**YOUR ASSIGNMENT**
Nothing is needed except the lines below that run from the one with "教育＞教育学＞教育学・教育論 (246, 535)" through the one with "カートの中を見る (873, 542)", repeated exactly.

**ENTRIES SHOWN**

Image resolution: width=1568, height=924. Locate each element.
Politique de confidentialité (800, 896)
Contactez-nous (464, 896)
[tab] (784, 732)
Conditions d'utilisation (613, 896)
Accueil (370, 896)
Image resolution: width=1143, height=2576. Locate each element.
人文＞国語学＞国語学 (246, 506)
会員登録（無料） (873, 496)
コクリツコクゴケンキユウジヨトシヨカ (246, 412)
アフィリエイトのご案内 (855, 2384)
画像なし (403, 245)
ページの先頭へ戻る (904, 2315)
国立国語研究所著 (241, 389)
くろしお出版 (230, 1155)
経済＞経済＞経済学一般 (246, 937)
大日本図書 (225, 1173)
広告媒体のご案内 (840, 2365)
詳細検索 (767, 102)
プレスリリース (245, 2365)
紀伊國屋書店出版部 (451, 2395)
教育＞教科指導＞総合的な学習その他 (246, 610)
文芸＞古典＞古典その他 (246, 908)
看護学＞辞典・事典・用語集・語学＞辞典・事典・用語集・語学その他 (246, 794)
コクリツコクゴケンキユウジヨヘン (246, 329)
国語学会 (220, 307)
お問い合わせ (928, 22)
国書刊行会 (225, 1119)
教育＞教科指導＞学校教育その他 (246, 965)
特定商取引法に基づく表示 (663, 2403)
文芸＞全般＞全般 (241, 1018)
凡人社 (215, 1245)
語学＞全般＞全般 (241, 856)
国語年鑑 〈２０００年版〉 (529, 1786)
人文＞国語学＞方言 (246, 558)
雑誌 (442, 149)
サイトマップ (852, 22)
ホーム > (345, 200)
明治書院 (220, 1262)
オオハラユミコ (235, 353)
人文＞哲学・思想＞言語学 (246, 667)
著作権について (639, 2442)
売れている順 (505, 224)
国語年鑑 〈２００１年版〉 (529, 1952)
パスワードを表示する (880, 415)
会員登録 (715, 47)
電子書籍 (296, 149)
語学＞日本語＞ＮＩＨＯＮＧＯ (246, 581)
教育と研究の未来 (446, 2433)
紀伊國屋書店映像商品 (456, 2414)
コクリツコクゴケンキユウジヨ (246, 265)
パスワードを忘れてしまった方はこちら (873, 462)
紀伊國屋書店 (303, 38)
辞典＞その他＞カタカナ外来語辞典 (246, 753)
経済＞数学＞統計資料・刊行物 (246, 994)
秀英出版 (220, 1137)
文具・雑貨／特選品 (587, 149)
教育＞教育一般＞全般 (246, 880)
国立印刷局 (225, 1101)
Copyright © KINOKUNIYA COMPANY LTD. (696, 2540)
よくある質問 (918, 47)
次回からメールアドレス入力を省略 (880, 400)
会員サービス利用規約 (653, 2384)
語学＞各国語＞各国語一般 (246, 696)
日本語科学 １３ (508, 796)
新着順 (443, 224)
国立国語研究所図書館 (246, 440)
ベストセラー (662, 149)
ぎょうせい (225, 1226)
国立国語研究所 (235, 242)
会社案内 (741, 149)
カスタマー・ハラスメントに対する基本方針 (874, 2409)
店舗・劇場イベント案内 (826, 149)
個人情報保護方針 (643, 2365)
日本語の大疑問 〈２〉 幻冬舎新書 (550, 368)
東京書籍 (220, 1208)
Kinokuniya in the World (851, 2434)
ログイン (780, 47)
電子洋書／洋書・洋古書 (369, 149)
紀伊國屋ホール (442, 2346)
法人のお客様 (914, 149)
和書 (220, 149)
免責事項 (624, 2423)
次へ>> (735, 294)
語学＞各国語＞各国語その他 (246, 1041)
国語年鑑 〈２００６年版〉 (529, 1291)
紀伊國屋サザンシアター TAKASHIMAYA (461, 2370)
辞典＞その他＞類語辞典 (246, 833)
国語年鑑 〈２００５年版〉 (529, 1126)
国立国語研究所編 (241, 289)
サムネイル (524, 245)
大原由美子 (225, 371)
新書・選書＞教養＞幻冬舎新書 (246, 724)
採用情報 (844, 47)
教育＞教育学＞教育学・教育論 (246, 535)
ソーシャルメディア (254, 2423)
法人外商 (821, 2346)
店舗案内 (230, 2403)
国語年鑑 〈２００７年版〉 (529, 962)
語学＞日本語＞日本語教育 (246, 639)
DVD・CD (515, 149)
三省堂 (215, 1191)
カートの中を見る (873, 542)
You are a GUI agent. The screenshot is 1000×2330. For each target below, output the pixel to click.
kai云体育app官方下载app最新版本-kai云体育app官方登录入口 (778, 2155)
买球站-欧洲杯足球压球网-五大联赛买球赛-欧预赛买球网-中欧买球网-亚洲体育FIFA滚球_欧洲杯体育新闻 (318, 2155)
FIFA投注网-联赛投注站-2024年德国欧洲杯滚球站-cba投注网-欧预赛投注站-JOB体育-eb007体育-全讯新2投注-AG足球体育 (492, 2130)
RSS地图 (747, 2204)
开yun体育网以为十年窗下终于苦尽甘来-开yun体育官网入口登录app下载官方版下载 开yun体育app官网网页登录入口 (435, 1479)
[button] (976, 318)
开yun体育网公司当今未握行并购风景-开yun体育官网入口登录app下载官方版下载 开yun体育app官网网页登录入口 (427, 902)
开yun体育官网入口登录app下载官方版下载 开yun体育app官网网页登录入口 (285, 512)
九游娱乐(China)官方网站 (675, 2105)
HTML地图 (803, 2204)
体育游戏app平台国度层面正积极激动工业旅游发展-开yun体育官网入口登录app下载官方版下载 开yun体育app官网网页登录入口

**ANSWER TO THIS TASK**
教育＞教育学＞教育学・教育論 (246, 535)
ソーシャルメディア (254, 2423)
法人外商 (821, 2346)
店舗案内 (230, 2403)
国語年鑑 〈２００７年版〉 (529, 962)
語学＞日本語＞日本語教育 (246, 639)
DVD・CD (515, 149)
三省堂 (215, 1191)
カートの中を見る (873, 542)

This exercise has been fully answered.